Los Angeles Times Staff Writer

Louisville, Ky.

Queen Elizabeth II and Prince Philip of England are scheduled to make the scene at the Kentucky Derby on Saturday to watch Curlin and Street Sense compete in the field of 20 2-year-old thoroughbreds.

What? Haven't bought your ticket yet? Join the crowd. The Derby is one of the top 10 most popular tickets in the world of sports. Reserved-seat tickets for the world's most famous horse race run from $75 to $600. But here are some ways to attend:

Pay $40 at the gate for general admission and spend race day in the infield at Churchill Downs. Bring a lawn chair and be prepared to become a part of spring break, Kentucky Derby style. Fellow race-goers may be drunk and disorderly. By race time you will be surrounded by about 75,000 rowdy people, and some might vomit on you. And you'll be crammed into such a tight space that you may not be able to see the race.
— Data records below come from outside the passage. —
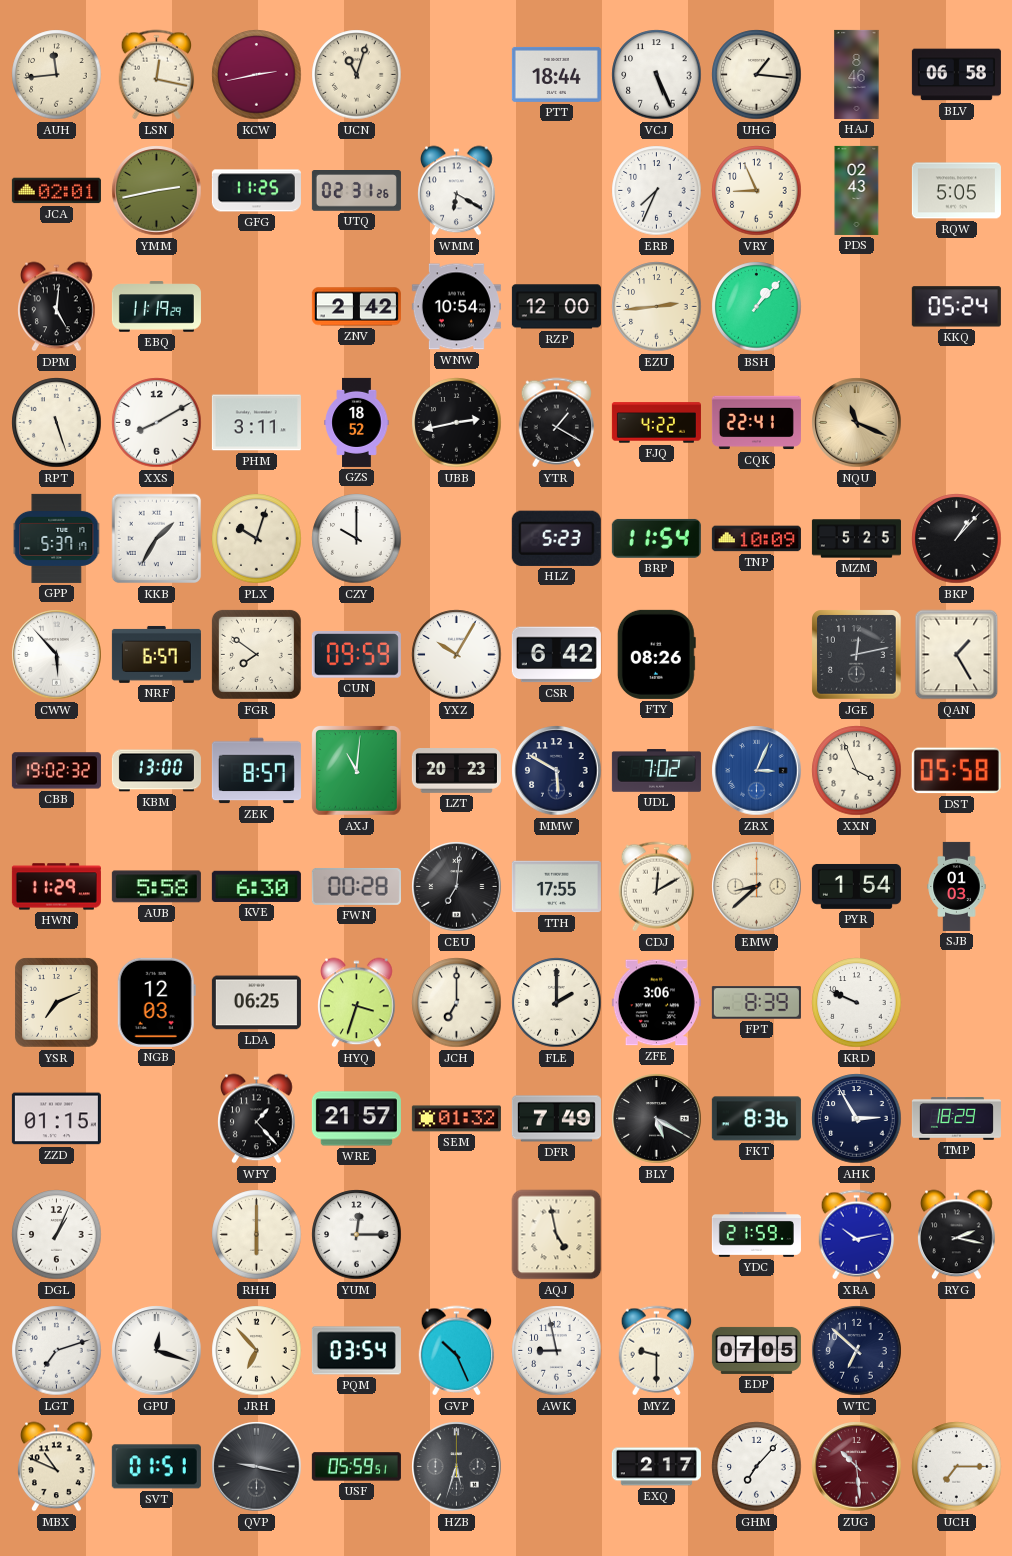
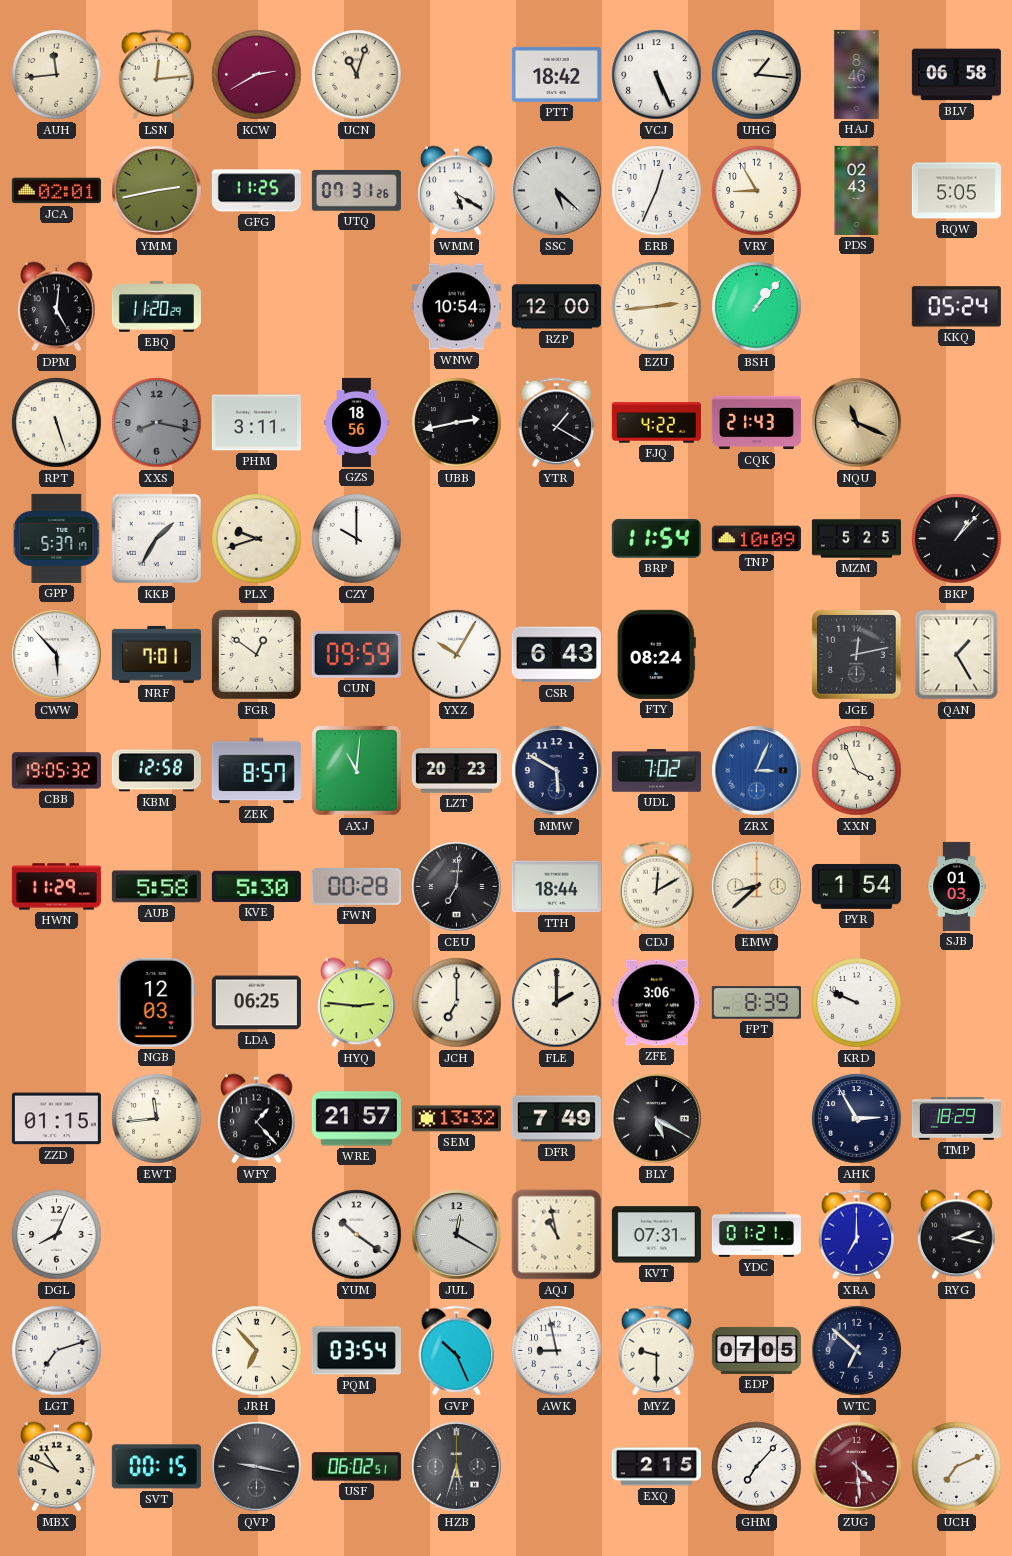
LSN: 12:17 -> 12:14
KCW: 2:43 -> 2:40
PTT: 18:44 -> 18:42
UTQ: 02:31 -> 07:31
WMM: 6:20 -> 5:20
SSC: none -> 5:22
ERB: 7:34 -> 12:34
VRY: 8:56 -> 8:55
EBQ: 11:19 -> 11:20
ZNV: 2:42 -> none
XXS: 8:10 -> 8:17
XXS dial: white -> grey
GZS: 18:52 -> 18:56
CQK: 22:41 -> 21:43
PLX: 10:03 -> 9:42
HLZ: 5:23 -> none
NRF: 6:57 -> 7:01
FGR: 7:51 -> 12:51
CSR: 6:42 -> 6:43
FTY: 08:26 -> 08:24
CBB: 19:02 -> 19:05
KBM: 13:00 -> 12:58
DST: 05:58 -> none
KVE: 6:30 -> 5:30
TTH: 17:55 -> 18:44
YSR: 7:11 -> none
HYQ: 3:33 -> 2:46
EWT: none -> 11:44
SEM: 01:32 -> 13:32
FKT: 8:36 -> none
DGL: 1:04 -> 8:04
RHH: 6:00 -> none
YUM: 12:15 -> 10:21
JUL: none -> 12:20
AQJ: 4:58 -> 10:58
KVT: none -> 07:31
YDC: 21:59 -> 01:21
XRA: 10:13 -> 7:00
GPU: 12:18 -> none
SVT: 01:51 -> 00:15
USF: 05:59 -> 06:02
EXQ: 2:17 -> 2:15
ZUG: 10:29 -> 4:29
UCH: 7:15 -> 7:11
Pay $40 for general admission for standing areas behind the clubhouse and grandstand. There isn't anywhere to sit down, you won't be able to see the race and, again, you'll be shoulder-to-shoulder with fellow race-goers. But they will be dressed better than the folks in the infield, you may be able to see the horses when they enter the paddock to be saddled, and a wide-screen video monitor will give you a better view of the race than if you watched it at home on TV.

Pay $40 and get in line early (6:30 a.m.) at Churchill Downs' Gate 10. You may be able to commandeer a patch of grass near the first turn.

Pay $1,980 to $5,955 or more (per person, double occupancy) for a tour that includes three nights' lodging, transfers to and from the race and reserved seats. Some agencies, such as On Point,, offer packages that cost as much as $25,950 for four and include a private jet from Los Angeles and limo service to Louisville, in addition to private tours of distilleries, horse-breeding farms and meetings with jockeys.

Try to get tickets from Churchill Downs, The track invites race fans to apply for tickets online a year in advance. I tried it to no avail. One man I talked to said he had applied 10 years in a row and failed to get tickets. But Debbie England, a West Covina resident, said she got them the first time she applied.

Pay $300 to $8,000 to buy a ticket online from individuals or ticket services. Buyer beware: Scalping tickets is illegal in Kentucky and buyers can never be sure whom they're dealing with or if they're getting forged tickets.

Win tickets. Radio stations and other organizations have contests, with Derby tickets as prizes. Check online.

Best of all? Go as a guest of a generous ticket-holder, corporation or other organization. Celebrities are especially welcome. Louisville thrives on the famous faces seen in town during Derby Week.